HC upholds death sentence for rape, murder convict

Father of victim from Machilipattinam, investigating team welcome verdict

December 21, 2018 01:18 am | Updated 01:18 am IST

  In happier times:  Esther Anuhya with her father SJS Prasad.

In happier times: Esther Anuhya with her father SJS Prasad.

Mumbai: The Bombay High Court on Thursday upheld the death sentence awarded to Chandrabhan Sanap, convicted for raping and murdering 24-year-old Andhra Pradesh native Esther Anuhya in 2014. Welcoming the HC’s verdict, her father said his faith in the system has been rewarded.

Sanap (33) was arrested in March 2014 by the Mumbai Police Crime Branch for the rape and murder of Esther, who was 24-year-old at the time. Sanap offered to drop her to her hostel on January 4, when she reached Mumbai after spending Christmas and New Year with her family in Machilipattinam. But he instead raped and murdered her at a desolate spot along the Eastern Express Highway. In October 2015, the Sessions Court convicted him and sentenced him to death.

Sanap had subsequently appealed in the HC against the death sentence. On Thursday, a Division Bench of Justices Ranjit More and Bharati Dangre upheld the Sessions Court’s verdict, saying the case falls under the category of ‘rarest of rare’, and ‘amounts to devastation of social trust, shocks the social conscience, and calls for an extreme penalty of capital punishment’.

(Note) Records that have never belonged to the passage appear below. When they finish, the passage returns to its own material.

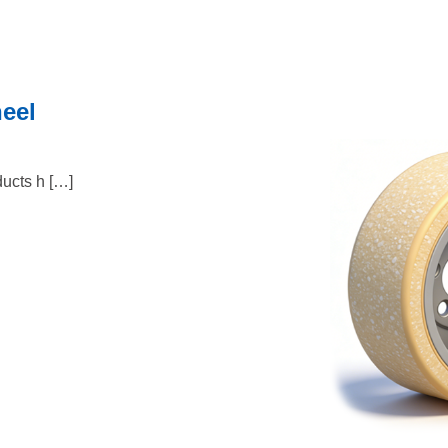
heel
ucts h […]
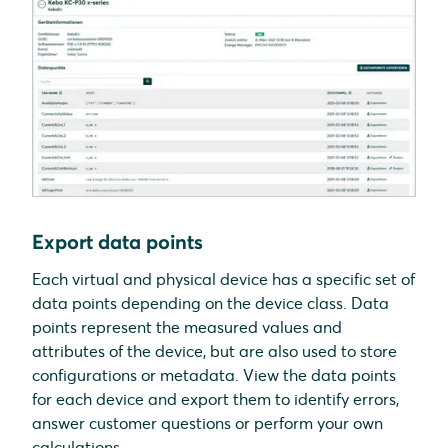
Export data points
Each virtual and physical device has a specific set of
data points depending on the device class. Data
points represent the measured values and
attributes of the device, but are also used to store
configurations or metadata. View the data points
for each device and export them to identify errors,
answer customer questions or perform your own
calculations.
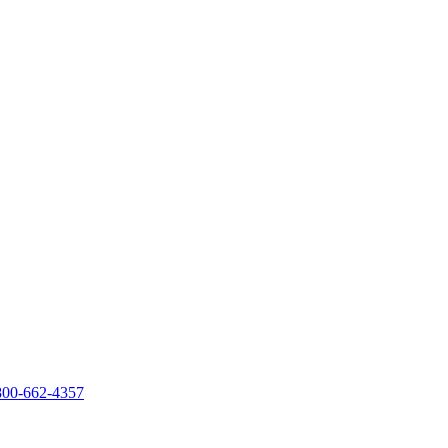
800-662-4357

Speaking to The Hindu on the phone from Machilipattinam, Esther’s father, SJS Prasad, said, “I had heard on Wednesday that the case would be coming up for hearing on Thursday. As soon as I heard the news on Thursday evening, I felt that the faith I had placed in the police and the courts had been rewarded.”

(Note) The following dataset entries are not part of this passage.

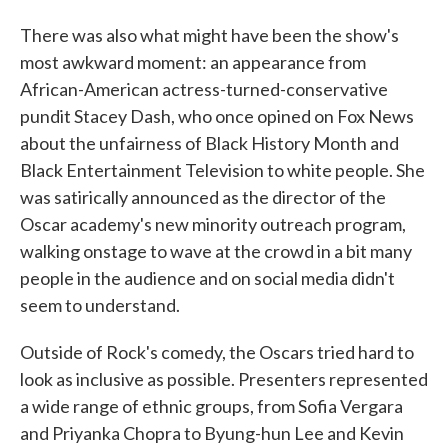
There was also what might have been the show's
most awkward moment: an appearance from
African-American actress-turned-conservative
pundit Stacey Dash, who once opined on Fox News
about the unfairness of Black History Month and
Black Entertainment Television to white people. She
was satirically announced as the director of the
Oscar academy's new minority outreach program,
walking onstage to wave at the crowd in a bit many
people in the audience and on social media didn't
seem to understand.
Outside of Rock's comedy, the Oscars tried hard to
look as inclusive as possible. Presenters represented
a wide range of ethnic groups, from Sofia Vergara
and Priyanka Chopra to Byung-hun Lee and Kevin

The HC verdict was also welcomed by police officers who investigated the case. Retired Assistant Commissioner of Police Praful Bhosale, under whose leadership the case was investigated, said, “Nothing is more important than the victim’s family getting the justice they deserve. The case was a challenging one but we managed to get strong evidence, both material and circumstantial. The fact that we had eyewitnesses who personally saw Sanap with Esther helped the case a lot.”

Assistant Commissioner of Police Vyankat Patil, who was the police inspector in charge of the Crime Branch Unit VII at the time, said, “Esther was a young girl in a strange city who was subjected to the most inhuman of crimes. The entire team worked hard to ensure that a watertight case be presented in court and the HC upheld the Sessions Court’s sentence based on the evidence that all of us worked tirelessly to gather.”

In a strongly-worded judgement, the HC Bench said Sanap had a history of past crimes, and that there has been no remorse on his part. “Merely because his behaviour as an undertrial prisoner is good and satisfactory, can be no ground to absolve him of the most gruesome and cruel act which he has indulged into. Such a person would surely remain a menace to society. In this backdrop, we are of the firm view that there are no extraneous mitigating circumstances available on record which may justify imposition of sentence less than a death sentence which the learned Sessions Court has imposed,” the HC said.

The Bench also said crimes against women are on the rise, and that the verdict should reflect the public abhorrence that a crime elicits. “Esther was done to death by the accused for no fault of her own, except for a reason that she is a woman, and she fell prey to the sinister design of the accused to fulfil his lust. The attitude of the accused, according to us, deserves a death sentence,” the Bench said.